What’s Happening, and When

All times listed on the agenda are Eastern Standard Time.

7:45 - 8:45

Breakfast briefing (Invite only)

8:15

Registration and networking

9:00

Presentation: Beating the bad actors – actioning IT security strategies

Protecting your organisation from the many types of threats is becoming an increasingly difficult task, especially given tightening budgets and a skills shortage. This scene-setting talk examines the key trends taking place in IT security.

9:15

Case study: REDSPICE: An integrated approach to security – and what it will mean for your organisation

Run by the Australian Signals Directorate, REDSPICE is an ambitious national programme that sets out to reinforce Australia’s cybersecurity.
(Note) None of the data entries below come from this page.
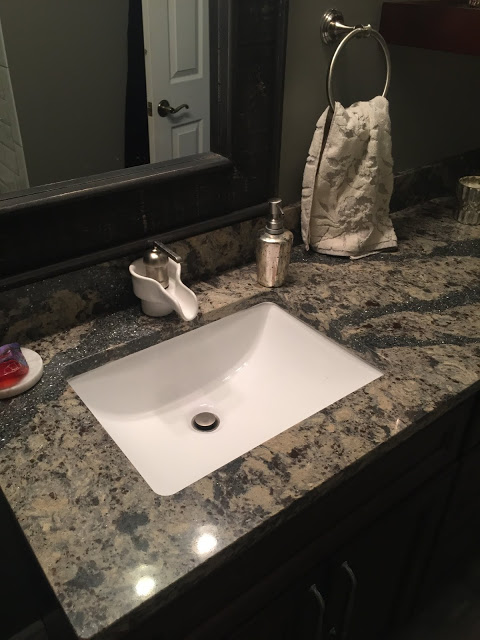 Where is `cabinet door`? cabinet door is located at coordinates (387, 550). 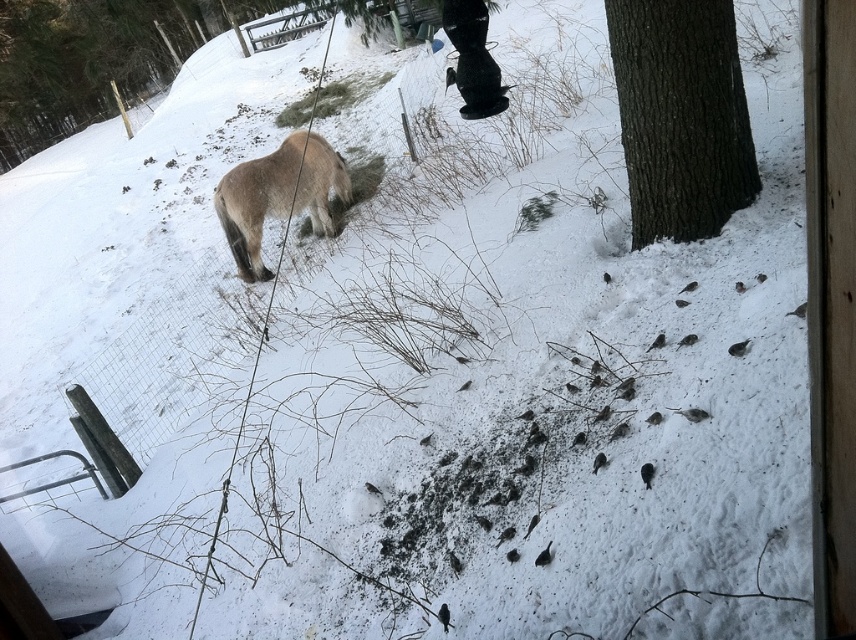 Is dark brown bark at right above fuzzy brown pony at upper left?

No.

Is point (687, 164) positioned before point (310, 170)?

Yes.

Identify the location of dark brown bark at right. (681, 116). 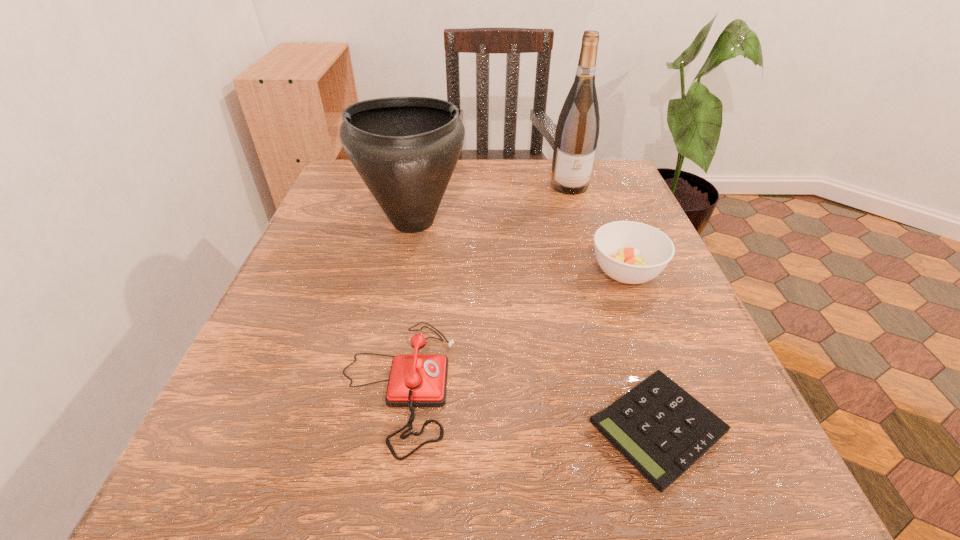 You are a GUI agent. You are given a task and a screenshot of the screen. Output one action in this format:
    pyautogui.click(x=<x>, y=<y>)
    Task: Click on the object that is positioned at the near left corner
    The image size is (960, 540).
    Given the screenshot: What is the action you would take?
    pyautogui.click(x=415, y=380)

Image resolution: width=960 pixels, height=540 pixels. I want to click on object at the far right corner, so click(x=577, y=131).

Image resolution: width=960 pixels, height=540 pixels. Identify the location of object that is at the near right corner. (662, 430).

Locate an element on the screen. free point at the far edge is located at coordinates (483, 205).

At what (x,y) coordinates should I click in order to perform the action: click on vacant space at the near edge of the desktop. Please return your answer as a coordinate pair (x, y). The image size is (960, 540). Looking at the image, I should click on 366,455.

This screenshot has height=540, width=960. In the image, there is a desktop. What are the coordinates of `vacant space at the left edge` in the screenshot? It's located at (370, 221).

The image size is (960, 540). Find the location of `free space at the right edge`. free space at the right edge is located at coordinates (625, 319).

This screenshot has height=540, width=960. What are the coordinates of `vacant point at the far left corner` in the screenshot? It's located at (332, 207).

What are the coordinates of `free space at the far right corner of the desktop` in the screenshot? It's located at (583, 207).

This screenshot has height=540, width=960. Find the location of `empty space that is in between the soup bowl and the telephone`. empty space that is in between the soup bowl and the telephone is located at coordinates (512, 328). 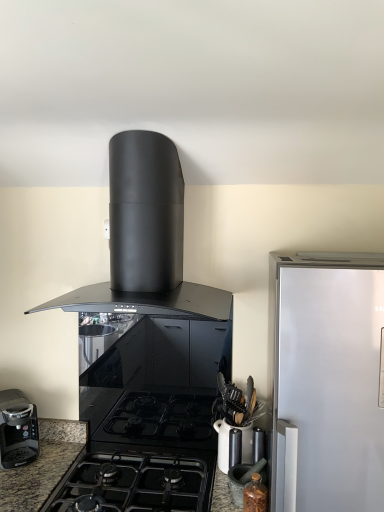 Question: From the image's perspective, is matte black mortar and pestle at lower right, placed as the 2th kitchen appliance when sorted from right to left, located beneath black matte/glossy gas stove at center?

Choices:
 (A) no
 (B) yes

Answer: (A)

Question: Considering the relative sizes of matte black mortar and pestle at lower right, placed as the 3th kitchen appliance when sorted from left to right, and black matte/glossy gas stove at center in the image provided, is matte black mortar and pestle at lower right, placed as the 3th kitchen appliance when sorted from left to right, wider than black matte/glossy gas stove at center?

Choices:
 (A) yes
 (B) no

Answer: (B)

Question: Is matte black mortar and pestle at lower right, placed as the 3th kitchen appliance when sorted from left to right, bigger than black matte/glossy gas stove at center?

Choices:
 (A) yes
 (B) no

Answer: (B)

Question: Is matte black mortar and pestle at lower right, placed as the 2th kitchen appliance when sorted from right to left, facing away from black matte/glossy gas stove at center?

Choices:
 (A) yes
 (B) no

Answer: (B)

Question: Can you confirm if matte black mortar and pestle at lower right, the third kitchen appliance when ordered from top to bottom, is smaller than black matte/glossy gas stove at center?

Choices:
 (A) yes
 (B) no

Answer: (A)

Question: From the image's perspective, is matte black mortar and pestle at lower right, placed as the 3th kitchen appliance when sorted from left to right, over black matte/glossy gas stove at center?

Choices:
 (A) no
 (B) yes

Answer: (B)

Question: Can you confirm if translucent glass jar at lower right is thinner than black matte range hood at upper center, placed as the 4th kitchen appliance when sorted from bottom to top?

Choices:
 (A) yes
 (B) no

Answer: (A)

Question: Could you tell me if translucent glass jar at lower right is turned towards black matte range hood at upper center, which ranks as the 3th kitchen appliance in right-to-left order?

Choices:
 (A) no
 (B) yes

Answer: (A)

Question: Are translucent glass jar at lower right and black matte range hood at upper center, the first kitchen appliance from the top, making contact?

Choices:
 (A) yes
 (B) no

Answer: (B)

Question: Is translucent glass jar at lower right closer to camera compared to black matte range hood at upper center, placed as the 4th kitchen appliance when sorted from bottom to top?

Choices:
 (A) yes
 (B) no

Answer: (B)

Question: Does translucent glass jar at lower right have a larger size compared to black matte range hood at upper center, the first kitchen appliance from the top?

Choices:
 (A) no
 (B) yes

Answer: (A)

Question: From the image's perspective, is translucent glass jar at lower right beneath black matte range hood at upper center, arranged as the second kitchen appliance when viewed from the left?

Choices:
 (A) yes
 (B) no

Answer: (A)

Question: Does matte black mortar and pestle at lower right, placed as the 2th kitchen appliance when sorted from right to left, have a larger size compared to black matte range hood at upper center, which ranks as the 3th kitchen appliance in right-to-left order?

Choices:
 (A) no
 (B) yes

Answer: (A) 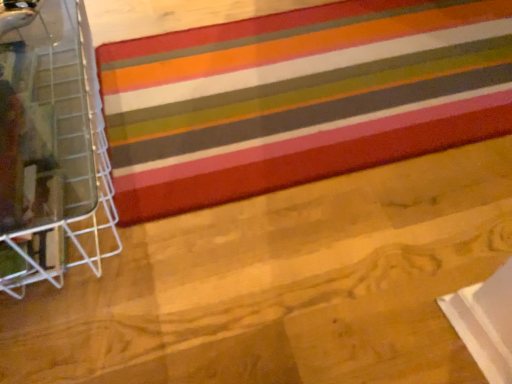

As ASD scales the programme and invests in advanced technologies and analytics capabilities, what will this mean for the nation’s government organisations, critical infrastructure and private businesses as they battle increasingly sophisticated or persistent cyber-attacks? How will they benefit long-term from the ambitions of REDSPICE?

9:30

Presentation: Keeping the security threat in the C-suite’s line of sight

Recent, well publicised security breaches have highlighted the importance that good security policies, technologies and professionals play in reducing risk to an organisation. But time blurs memories. How do chief information security officers enhance or maintain board-level support for security policies and ensure that these flow throughout the organisation – particularly when the company is international with its headquarters overseas?

9:45

Panel: Know your enemy – Intrusion prevention in a changing threat landscape

Identifying and protecting against incoming security threats requires a multi-layered approach. Protection must prevent opportune and advanced persistent threats, and include your organisation and supply chain. What processes and technologies need to be in place? This panel will investigate the continually evolving threat landscape, key lines of defence and the importance of governance frameworks, especially in a period when budgets are being squeezed.

10:25

Panel: Safeguarding the organisation through cyber hygiene best practices

While advanced security technologies can be an attractive investment option, risk can be minimised by adopting best-practice approaches to basic cybersecurity. This panel focuses on those basics, how to avoid excessive controls that hinder business productivity – and opens doors to vulnerabilities as employees seek workarounds – and provides practical examples of cyber hygiene adopted by the panel, including the policies that ensure security is at the heart of the organisation.

11:05

Networking break

11:35

Panel: Overcoming the talent shortage – smart strategies to plug the skills gap

Organisations report that skilled security professionals are in short supply, making the market competitive and contributing to spiralling wages. What approaches are organisations using to retain or retrain talent to tackle these shortages? What smart ideas are CISO’s introducing to make their company stand out, particularly if their pay structure does not allow them to compete with the industry’s top payers?

12:10

Best practice: Regulation compliance – getting internal buy-in

The government has strengthened and extended regulations such as SoCI to protect industries and organisations from bad actors. Preparedness requires planning and buy-in from the board-level downwards, and in many cases also impacts the supply chain. This talk will outline a best practice approach to attaining ongoing robust regulation compliance.

12:25

Best practice: Stress testing security plans

As security threats evolve, so must preparedness for major incidents. This talk will examine ways to truly stress test a security policy, developing muscle memory for the organisation and identifying any weaknesses before a major breach exposes a company, its critical data and its reputation.

12:40

Case Study: Does security as a service outsource risk?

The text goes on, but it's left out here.